Plasma Albumin

The workflow as well as plasma treatment and protein digestion are described in detail by Kontro et al. [15 (link)]. Briefly, after thawing of samples albumin was depleted by Pierce SwellGel Blue Albumin removal discs according to the manufacturer’s instructions. Albumin depleted plasma was assayed by BCA assay kit (Pierce, Thermo Scientific, Rockform, IL, USA) for the total protein concentration. Albumin-depleted plasma corresponding to 350 μg of protein was dried in speed vacuum system (Savant, Thermofisher).
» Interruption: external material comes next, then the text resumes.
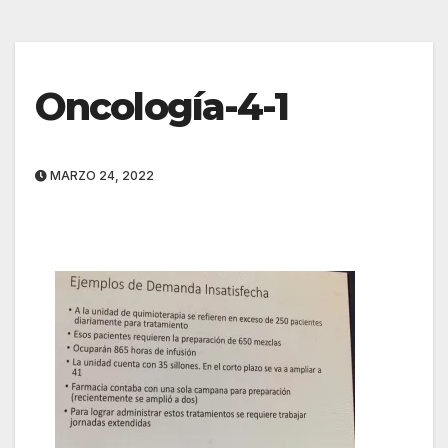
Oncología-4-1
MARZO 24, 2022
After dissolving the dried pellets in 6 M urea and 100 mM Tris-HCl pH 7.4, reduction and alkylation were performed by incubating samples first in 10 mM of DTT for 60 minutes at room temperature (RT) followed by incubation in 30 mM iodoacetamide for 60 minutes in the dark at RT. Finally, after consumption of excess of iodoacetamide with 30 mM DTT (60 minutes at RT) samples were diluted 1:10 with ultrapure water (Milli-Q, EMD Millipore corp.) water and digested with trypsin (1:50 w:w trypsin to protein ratio) for 18 hours at +37°C. Samples were cleaned by Pierce C18 columns according to the manufactures protocol. For LC-MS-analysis 30μg of peptides were first dried in SpeedVac, dissolved in 0.1% formic acid containing 12.5 femtomole Hi3 peptide mixture (Waters) per μL and finally stored at -20°C until analyzed.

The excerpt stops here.